Over the 5-year period someone borrowing £150,000 on the cheapest deal will pay £40,400 in interest rather than £53,100 in 2008.
Dan Plant, consumer expert at MoneySuperMarket said: “The current mortgage climate is the brightest it’s been for some years, with rates at an all-time low. However, fervour about a potential rate rise is likely to make lenders jittery, and we could see them pricing this into their available deals soon.
“If you are in a position to fix right now, doing so will get you security at a cheap rate. But even if your current deal doesn’t end until December, many lenders will let you reserve rates that are available right now, for up to six months for a small fee. If you are able to do this, you could ward off the possibility of a huge jump in repayments, which you may see if you waited till your deal ends.

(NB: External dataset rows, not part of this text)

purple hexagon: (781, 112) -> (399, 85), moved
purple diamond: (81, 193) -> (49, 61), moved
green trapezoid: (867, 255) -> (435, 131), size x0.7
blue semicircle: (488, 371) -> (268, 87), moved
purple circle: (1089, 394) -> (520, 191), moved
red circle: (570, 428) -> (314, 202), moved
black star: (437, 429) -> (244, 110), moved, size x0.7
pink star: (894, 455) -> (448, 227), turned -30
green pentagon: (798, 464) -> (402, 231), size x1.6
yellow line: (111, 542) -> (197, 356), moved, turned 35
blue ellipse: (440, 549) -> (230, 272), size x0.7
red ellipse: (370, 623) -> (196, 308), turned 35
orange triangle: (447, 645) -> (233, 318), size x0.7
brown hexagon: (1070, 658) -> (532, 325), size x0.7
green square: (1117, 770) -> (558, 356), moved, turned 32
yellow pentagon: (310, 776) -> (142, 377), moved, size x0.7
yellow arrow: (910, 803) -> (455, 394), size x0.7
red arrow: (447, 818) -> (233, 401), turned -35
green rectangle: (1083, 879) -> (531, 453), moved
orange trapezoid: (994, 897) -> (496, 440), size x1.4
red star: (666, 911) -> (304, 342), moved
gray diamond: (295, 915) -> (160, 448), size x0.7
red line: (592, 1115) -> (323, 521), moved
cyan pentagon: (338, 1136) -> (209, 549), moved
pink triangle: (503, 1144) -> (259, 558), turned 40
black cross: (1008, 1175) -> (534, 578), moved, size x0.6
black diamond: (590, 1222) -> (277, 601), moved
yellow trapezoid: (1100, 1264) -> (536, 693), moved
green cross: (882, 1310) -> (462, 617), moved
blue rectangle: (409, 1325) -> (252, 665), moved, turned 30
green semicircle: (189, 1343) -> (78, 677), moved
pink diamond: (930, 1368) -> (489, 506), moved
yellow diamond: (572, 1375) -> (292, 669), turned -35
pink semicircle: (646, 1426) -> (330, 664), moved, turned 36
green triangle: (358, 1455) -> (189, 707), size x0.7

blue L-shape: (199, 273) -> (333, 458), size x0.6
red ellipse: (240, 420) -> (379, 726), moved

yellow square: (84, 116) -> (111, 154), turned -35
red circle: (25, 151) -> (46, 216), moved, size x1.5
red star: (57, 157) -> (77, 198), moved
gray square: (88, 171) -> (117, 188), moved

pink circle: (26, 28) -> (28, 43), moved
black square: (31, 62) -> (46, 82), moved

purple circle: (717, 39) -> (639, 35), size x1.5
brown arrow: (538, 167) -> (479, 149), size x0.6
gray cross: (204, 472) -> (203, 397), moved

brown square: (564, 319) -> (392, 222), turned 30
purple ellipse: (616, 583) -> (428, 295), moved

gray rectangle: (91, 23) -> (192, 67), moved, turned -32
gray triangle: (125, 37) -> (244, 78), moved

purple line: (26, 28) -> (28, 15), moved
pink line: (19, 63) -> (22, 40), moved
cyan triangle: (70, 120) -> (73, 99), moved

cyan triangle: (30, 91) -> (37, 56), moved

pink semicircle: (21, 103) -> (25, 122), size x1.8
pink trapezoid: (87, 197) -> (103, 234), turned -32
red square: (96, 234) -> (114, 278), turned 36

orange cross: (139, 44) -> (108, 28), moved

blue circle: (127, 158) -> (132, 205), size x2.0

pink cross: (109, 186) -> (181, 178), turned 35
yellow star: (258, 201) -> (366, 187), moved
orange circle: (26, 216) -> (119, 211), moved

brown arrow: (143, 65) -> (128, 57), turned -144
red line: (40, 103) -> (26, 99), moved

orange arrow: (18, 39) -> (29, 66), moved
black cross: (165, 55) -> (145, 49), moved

“Of course, buying a house is a huge investment, and prospective buyers must not rush into any decisions. When comparing mortgages it’s vital to work out the total cost over the term of the deal, taking both rates and fees into account.”
It’s a similar case with 2-year fixes which are £6,000 cheaper. The cheapest 2-year fix is 1.05%, down from 4.79% in November 2008. In 2008 borrowers would have paid £21,600 but now that figure stands at just £15,700.
Last week the Governor of the Bank of England Mark Carney indicated that a 2015 rate rise isn’t out of the question.
For borrowers on a typical standard variable rate of 4.84% with a £150,000 25-year loan a 0.25% jump in the base rate would increase monthly payments from £863 to £885.